Many nuclear reactors are generating power safely, but opposition to nuclear-power generation remains strong, writes Dr. Roy Strang.

Despite the fact that, around the world, many nuclear reactors are generating power safely – France alone has at least 60 in operation, generating 75 per cent of that country’s electricity requirement – opposition to nuclear power generation remains strong and widespread.

Opponents point to the Chernobyl, Three Islands and, more recently, the Fukushima accidents as ominous warnings of inherent risks, along with the problem of safe disposal of radioactive waste materials. Looming over all this lies the threat of nuclear weaponry.

The ever-increasing world demand for energy challenges politicians, engineers and scientists to 'keep the home (fires) lights burning.' Current data shows a 10 per cent growth in world energy consumption between 1990 and 2008. One estimate forecasts the energy demand in 2040 will be 30 per cent greater than in 2010; another estimate is that requirement in 2035 will be at least 50 per cent higher than in 2008. The precise numbers are debatable, but the trend is clearly upwards.

How can the steadily increasing demand be met?

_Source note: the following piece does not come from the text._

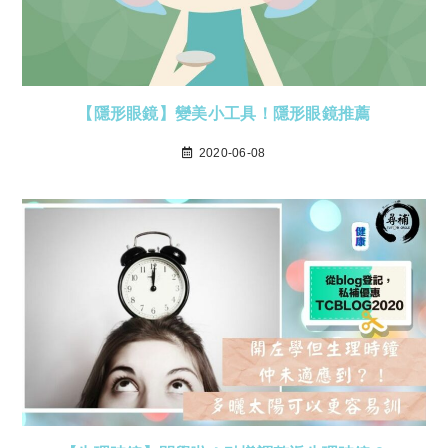
【隱形眼鏡】變美小工具！隱形眼鏡推薦
2020-06-08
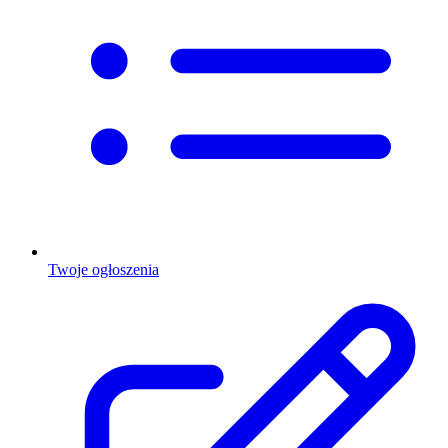
Twoje ogłoszenia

No matter how successful exploratory drilling for new wells may be, one day, some day all the accessible fossil fuel will be used up – though that day may well still be far off. In any case, burning those fuels is in disfavour because of the resultant atmospheric pollution. Renewable and non-polluting energy sources are being developed, but it’s questionable if they can ever replace fossil fuels. Wind farms are falling out of favour since they require back-up systems for times when winds don’t blow, and they’re harmful to avifauna; solar power, by definition, needs sunlight; the technology for tidal or wave power, still a work in progress, is applicable only along coastlines; fracking is highly suspect. That leaves us geothermal power, still in its infancy, and leads back to more nuclear generators with all their problems.

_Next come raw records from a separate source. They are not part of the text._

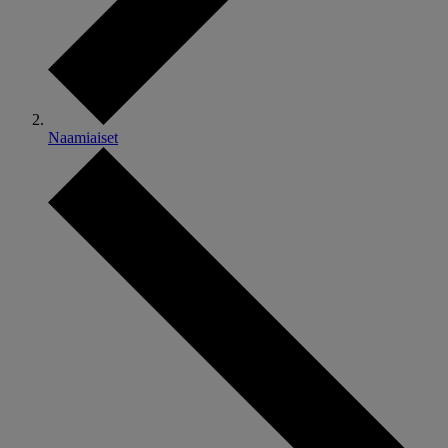
Naamiaiset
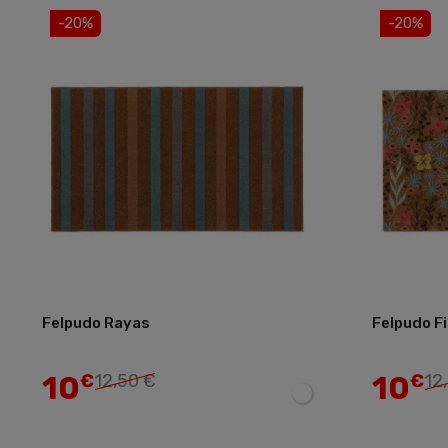
-20%
-20%
Felpudo Rayas
Felpudo Fi
Añadir
10
10
€
12,50 €
€
12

Fortunately, there is an alternative to uranium. It is thorium. Not only is thorium more abundant than uranium, it is less radioactive, and thorium-fuelled reactors burn more hotly than those using uranium fuel, so that almost all of the fue – about 99 per cent – is consumed and little residue is left over. Importantly, thorium is difficult to use in production of weaponry.

Given all these advantages, why isn’t thorium used widely instead of uranium? Since there are no fissile isotopes in thorium, fissile material such as 233 or 235 Uranium or plutonium must be added to ensure the desired reaction can be achieved.

According to an M.I.T. report from 2011, there is need for further research to develop the economic practicality "of extraction of its latent energy in a cost-effective manner." The report goes on, "though there is little in the way of barriers to a thorium fuel cycle, with current or near-term reactor design there is also little incentive for any significant market penetration.”

Is this absence of impetus to achieve significant market penetration due to industrial or government inertia? It’s indeed a sad commentary on governments around the world if a major impediment to developing thorium nuclear technology is that it does not lend itself easily to weapons production. Work is in progress in Canada, Germany, the Netherlands, United Kingdom and the United States, but India is the leader in promoting and developing thorium as an acceptable source of energy.

Perhaps this is only the introduction to an intriguing story.